En este mundo donde ni las conquistas ni los descubrimientos geográficos pueden tener lugar, esa nueva savia que aliente progreso tiene que ser intrínseca, debe generarse dentro de sí misma, empujada por el viento de instituciones y dirigentes que sean verdaderos estadistas. Sí, lo primero políticos que tengan la preparación suficiente, la clarividencia y el arrojo necesarios para tomar las mejores decisiones tanto con vientos bonancibles como en las peores galernas.  Todos han fallado.

En segundo lugar, el país se ha de dotar de instituciones, tanto en el campo político como en el económico,  fuertes, estables, independientes en la labor de cada una de ellas; instituciones que consigan aglutinar por su solvencia la pluralidad de ideas y criterios de los distintos estamentos sociales y de los individuos; instituciones que no  se auto fagociten ni vivan para sustentarse a sí mismas, que no consuman su presupuesto en su propia supervivencia; instituciones que promuevan el bienestar de los individuos, que fomenten la innovación, el ahorro y la inversión.

¡Cuánto de esto falta todavía en España! ¡Habría tanto que raer, que demoler, que sustituir!

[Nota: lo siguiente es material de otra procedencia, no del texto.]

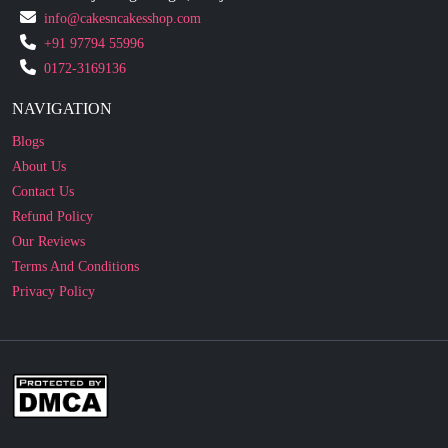
0172-3169136
NAVIGATION
Blogs
About Us
Contact Us
Refund Policy
Our Reviews
Terms And Conditions
Privacy Policy
Business Enquiry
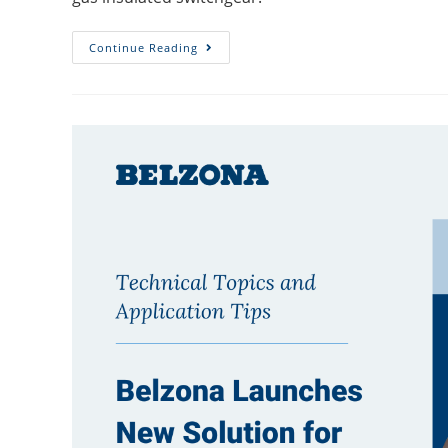
Continue Reading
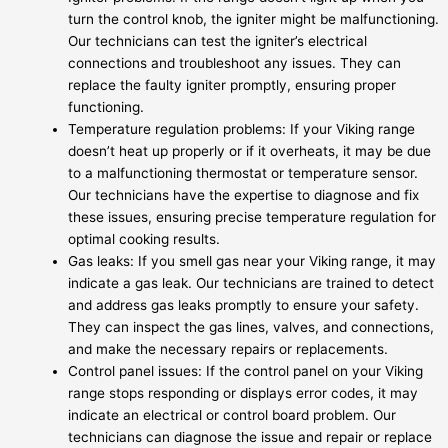
turn the control knob, the igniter might be malfunctioning.
Our technicians can test the igniter’s electrical
connections and troubleshoot any issues. They can
replace the faulty igniter promptly, ensuring proper
functioning.
Temperature regulation problems: If your Viking range
doesn’t heat up properly or if it overheats, it may be due
to a malfunctioning thermostat or temperature sensor.
Our technicians have the expertise to diagnose and fix
these issues, ensuring precise temperature regulation for
optimal cooking results.
Gas leaks: If you smell gas near your Viking range, it may
indicate a gas leak. Our technicians are trained to detect
and address gas leaks promptly to ensure your safety.
They can inspect the gas lines, valves, and connections,
and make the necessary repairs or replacements.
Control panel issues: If the control panel on your Viking
range stops responding or displays error codes, it may
indicate an electrical or control board problem. Our
technicians can diagnose the issue and repair or replace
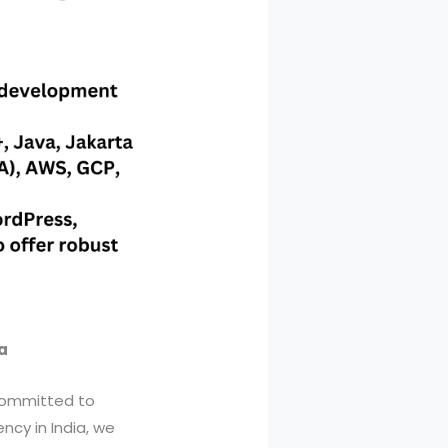
a
 committed to
ncy in India, we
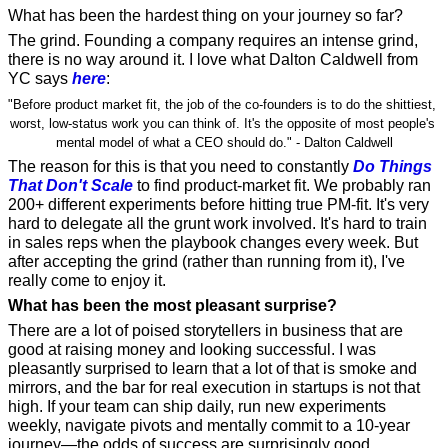
What has been the hardest thing on your journey so far? 
The grind. Founding a company requires an intense grind, 
there is no way around it. I love what Dalton Caldwell from 
YC says 
here
:
"Before product market fit, the job of the co-founders is to do the shittiest, 
worst, low-status work you can think of. It's the opposite of most people's 
mental model of what a CEO should do." - Dalton Caldwell
The reason for this is that you need to constantly 
Do Things 
That Don't Scale
 to find product-market fit. We probably ran 
200+ different experiments before hitting true PM-fit. It's very 
hard to delegate all the grunt work involved. It's hard to train 
in sales reps when the playbook changes every week. But 
after accepting the grind (rather than running from it), I've 
really come to enjoy it.
What has been the most pleasant surprise?
There are a lot of poised storytellers in business that are 
good at raising money and looking successful. I was 
pleasantly surprised to learn that a lot of that is smoke and 
mirrors, and the bar for real execution in startups is not that 
high. If your team can ship daily, run new experiments 
weekly, navigate pivots and mentally commit to a 10-year 
journey—the odds of success are surprisingly good.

Ejemplo lo tenemos en los 22 Ministerios, algunos de los cuales todavía están pensando cómo y qué hacer,  y en las 17 Autonomías que desangran lo producido por la nación o administraciones desmesuradas u organismos que nacen para un problema coyuntural y se tornan estructurales.

Por último, es mi parecer, España camina a la disgregación. Hay demasiadas fuerzas centrífugas que consumen sus energías en el enfrentamiento, en la rivalidad o, cuando no hay tal, en el endorreísmo que no quiere ni oír hablar de  solidaridad o subsidiaridad.  Se habla mucho de los lejanos reinos taifas, autónomos y divididos.  Hoy sucede lo mismo. No hemos visto a nadie que haya sabido conjugar autoridadcentralizada con autonomía de regiones. Y así nos ha ido, dejando crecer al gigante autonómico sin control.

Se llenan la boca con la palabra “democracia”, como si todo debiera pasar por las horcas caudinas de las decisiones del pueblo. La mayor parte de la actividad productiva no puede regirse por criterios democráticos, sin que esto quiera significar dictadura: las grandes empresas nacieron y crecen de manos de líderes “dictatoriales”, una orquesta no se dirige de modo democrático. Et sic alia.

Lo más grave es que la organización política de España no responde a un verdadero sistema democrático,  no tenemos verdadera democracia, no hay democracia. Ni tampoco la democracia es la panacea universal por la que han de regirse los pueblos. ¿Cómo, pues? Que lo digan los verdaderos “estadistas”.